LA NOTIZIA: [ …”La stretta autoritaria sulla libertà del difensore – i pm milanesi avanguardisti”] 

[La dura nota delle Camere penali calabresi in seguito alla vicenda dei due avvocati destinatari di una richiesta di misura interdittiva negata dal gip]

Riportiamo di seguito la nota firmata dal coordinamento delle Camere penali Calabresi in merito alla vicenda milanese dei due avvocati diventati bersaglio dalla Procura nell’esercizio del loro mandato difensivo, con l’iscrizione a registro degli indagati dei due penalisti ritenuti “colpevoli” di assistere un presunto terrorista turco e destinatari di una richiesta di misura interdittiva, negata dal gip.

Vorremmo scrivere che quello escogitato dalla Direzione Distrettuale Antimafia di Milano contro i difensori di Baris Boyun spiati e incriminati per aver ricevuto dal proprio cliente pagamento in contanti a titolo di onorario, è inaudito.

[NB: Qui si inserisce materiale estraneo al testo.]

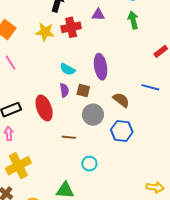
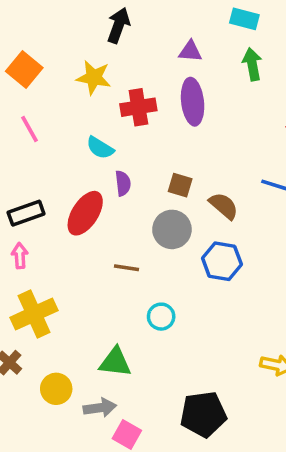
red cross: (71, 27) -> (138, 107), moved
purple ellipse: (101, 67) -> (193, 102), moved
cyan semicircle: (68, 69) -> (100, 148), moved
brown square: (83, 90) -> (180, 185), moved
red ellipse: (44, 108) -> (85, 213), turned 50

Se non fosse che da decenni l’anima del diritto di difesa viene strappata a morsi. Un pezzetto alla volta.

Per cui prendiamo posizione non per formulare l’auspicio che la stretta autoritaria sulla libertà del difensore possa allentarsi, magari per resipiscenza dei Pm più oltranzisti; nemmeno per plaudire alla decisione del GIP di Milano costretto, per respingerne le pretese, ad affermare cose ovvie sul diritto di difesa che i suoi interlocutori nemmeno concepiscono, ma al tempo stesso indifferente alla garanzia del divieto di interferenze sulle comunicazioni afferenti il mandato difensivo.

Scriviamo piuttosto per avere l’attenzione dei penalisti e di chi conserva una visione laica della giurisdizione. Per ricordarci e ricordare che le ripetute indecenti intrusioni nell’area – interdetta all’autorità – del rapporto tra l’avvocato e il proprio cliente, esprimono un clima culturale diffuso.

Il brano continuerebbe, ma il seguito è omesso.